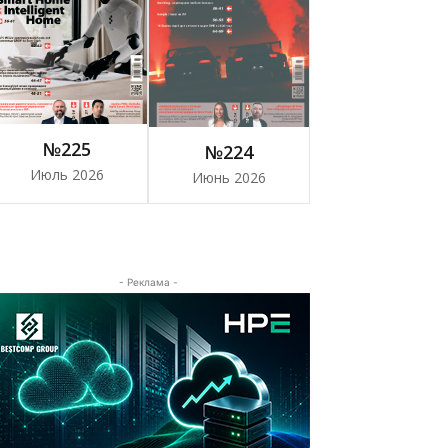
№225
№224
Июль 2026
Июнь 2026
- Реклама -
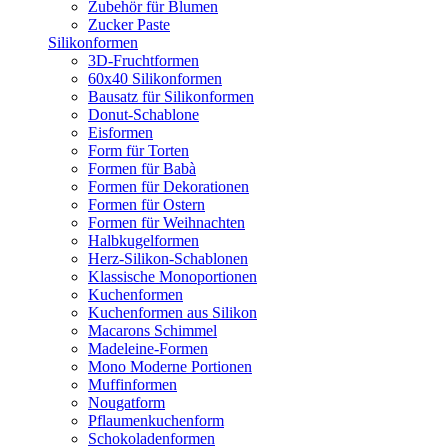
Zubehör für Blumen
Zucker Paste
Silikonformen
3D-Fruchtformen
60x40 Silikonformen
Bausatz für Silikonformen
Donut-Schablone
Eisformen
Form für Torten
Formen für Babà
Formen für Dekorationen
Formen für Ostern
Formen für Weihnachten
Halbkugelformen
Herz-Silikon-Schablonen
Klassische Monoportionen
Kuchenformen
Kuchenformen aus Silikon
Macarons Schimmel
Madeleine-Formen
Mono Moderne Portionen
Muffinformen
Nougatform
Pflaumenkuchenform
Schokoladenformen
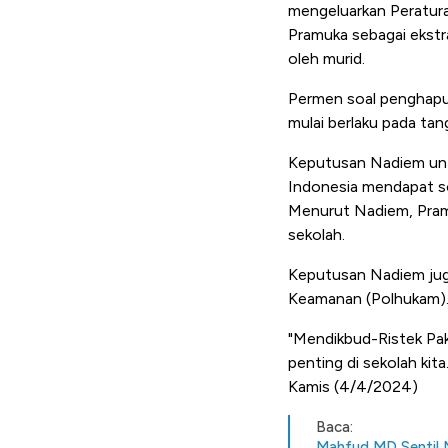
mengeluarkan Peratur
Pramuka sebagai ekstrak
oleh murid.
Permen soal penghapus
mulai berlaku pada ta
Keputusan Nadiem unt
Indonesia mendapat s
Menurut Nadiem, Pramuk
sekolah.
Keputusan Nadiem jug
Keamanan (Polhukam)
"Mendikbud-Ristek Pa
penting di sekolah kita
Kamis (4/4/2024)
Baca:
Mahfud MD Sentil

•••

◆ What is needed ◆
In the listing above, count each line that holds the word "Silikonformen" and report the number alone.

◆ Task result ◆
3